Most likely scenario here is that you cache
input DataFrame
. In that case, Spark won't attempt selection or projection pushdown, and instead will fetch data to the cluster, and process locally.
It easy to illustrate this behavior:
df = spark.read.jdbc(url, table, properties={})
df
DataFrame[id: int, UPDATE_DATE: timestamp]
If data is not cached:
df.select("UPDATE_DATE").where(df.UPDATE_DATE > max_lookup_datetime).explain(True)
== Parsed Logical Plan ==
Filter (UPDATE_DATE#1 > 1516289713075960)
+- Project [UPDATE_DATE#1]
+- Relation[id#0,UPDATE_DATE#1] JDBCRelation(df) [numPartitions=1]
== Analyzed Logical Plan ==
UPDATE_DATE: timestamp
Filter (UPDATE_DATE#1 > 1516289713075960)
+- Project [UPDATE_DATE#1]
+- Relation[id#0,UPDATE_DATE#1] JDBCRelation(df) [numPartitions=1]
== Optimized Logical Plan ==
Project [UPDATE_DATE#1]
+- Filter (isnotnull(UPDATE_DATE#1) && (UPDATE_DATE#1 > 1516289713075960))
+- Relation[id#0,UPDATE_DATE#1] JDBCRelation(df) [numPartitions=1]
== Physical Plan ==
*Scan JDBCRelation(df) [numPartitions=1] [UPDATE_DATE#1] PushedFilters: [*IsNotNull(UPDATE_DATE), *GreaterThan(UPDATE_DATE,2018-01-18 15:35:13.07596)], ReadSchema: struct<UPDATE_DATE:timestamp>
both selection and projection are pushed down. However if you cache
df
, and check execution plan once again:
df.cache()
DataFrame[id: int, UPDATE_DATE: timestamp]
df.select("UPDATE_DATE").where(df.UPDATE_DATE > max_lookup_datetime).explain(True)max_lookup_datetime).explain(True)
== Parsed Logical Plan ==
Filter (UPDATE_DATE#1 > 1516289713075960)

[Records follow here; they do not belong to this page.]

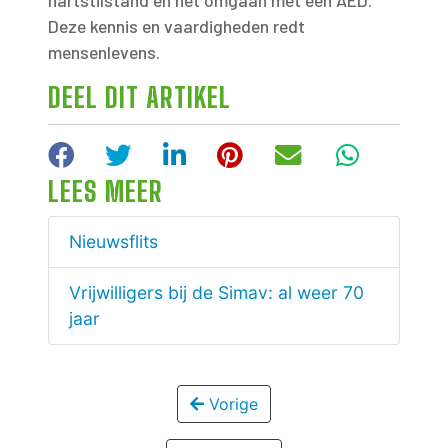
hartstilstand en het omgaan met een AED.
Deze kennis en vaardigheden redt
mensenlevens.
DEEL DIT ARTIKEL
Facebook
Twitter
LinkedIn
Pinterest
E-mail
WhatsA
LEES MEER
Nieuwsflits
Vrijwilligers bij de Simav: al weer 70
jaar
Vorige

+- Project [UPDATE_DATE#1]
+- Relation[id#0,UPDATE_DATE#1] JDBCRelation(df) [numPartitions=1]
== Analyzed Logical Plan ==
UPDATE_DATE: timestamp
Filter (UPDATE_DATE#1 > 1516289713075960)
+- Project [UPDATE_DATE#1]
+- Relation[id#0,UPDATE_DATE#1] JDBCRelation(df) [numPartitions=1]
== Optimized Logical Plan ==
Project [UPDATE_DATE#1]
+- Filter (isnotnull(UPDATE_DATE#1) && (UPDATE_DATE#1 > 1516289713075960))
+- InMemoryRelation [id#0, UPDATE_DATE#1], true, 10000, StorageLevel(disk, memory, deserialized, 1 replicas)
+- *Scan JDBCRelation(df) [numPartitions=1] [id#0,UPDATE_DATE#1] ReadSchema: struct<id:int,UPDATE_DATE:timestamp>
== Physical Plan ==
*Filter (isnotnull(UPDATE_DATE#1) && (UPDATE_DATE#1 > 1516289713075960))
+- InMemoryTableScan [UPDATE_DATE#1], [isnotnull(UPDATE_DATE#1), (UPDATE_DATE#1 > 1516289713075960)]
+- InMemoryRelation [id#0, UPDATE_DATE#1], true, 10000, StorageLevel(disk, memory, deserialized, 1 replicas)
+- *Scan JDBCRelation(df) [numPartitions=1] [id#0,UPDATE_DATE#1] ReadSchema: struct<id:int,UPDATE_DATE:timestamp>
both projection and selection are delayed.